#### Material provided
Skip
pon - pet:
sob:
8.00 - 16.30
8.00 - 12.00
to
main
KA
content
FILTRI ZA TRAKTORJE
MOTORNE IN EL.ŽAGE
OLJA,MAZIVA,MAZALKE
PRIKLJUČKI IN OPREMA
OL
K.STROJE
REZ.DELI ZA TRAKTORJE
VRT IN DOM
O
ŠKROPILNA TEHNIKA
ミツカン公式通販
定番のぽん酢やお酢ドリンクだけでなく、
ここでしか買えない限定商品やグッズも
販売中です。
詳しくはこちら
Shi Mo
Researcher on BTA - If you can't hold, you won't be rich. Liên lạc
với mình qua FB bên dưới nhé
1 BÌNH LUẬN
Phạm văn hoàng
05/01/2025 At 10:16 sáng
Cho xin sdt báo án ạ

* * *

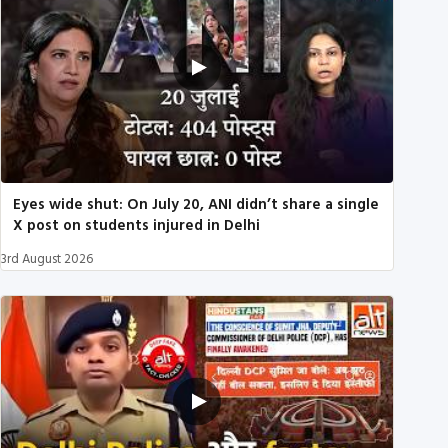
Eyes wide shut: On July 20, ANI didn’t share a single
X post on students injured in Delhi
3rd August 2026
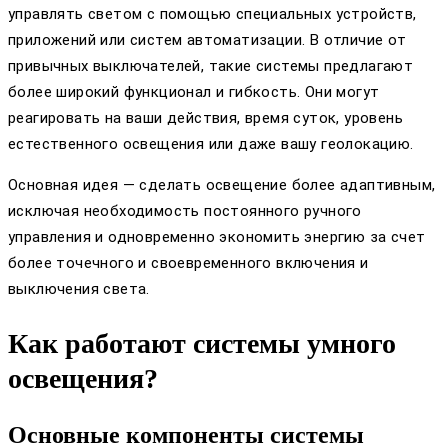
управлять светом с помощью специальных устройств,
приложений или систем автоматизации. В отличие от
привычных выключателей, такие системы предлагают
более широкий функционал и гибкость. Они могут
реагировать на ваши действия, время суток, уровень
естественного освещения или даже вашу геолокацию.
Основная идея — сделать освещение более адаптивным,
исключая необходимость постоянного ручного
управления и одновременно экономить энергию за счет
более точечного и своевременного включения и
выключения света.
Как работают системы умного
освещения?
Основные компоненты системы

#### Your goal
The lines to copy are those in the listing that contain "более".

#### Result
более широкий функционал и гибкость. Они могут
Основная идея — сделать освещение более адаптивным,
более точечного и своевременного включения и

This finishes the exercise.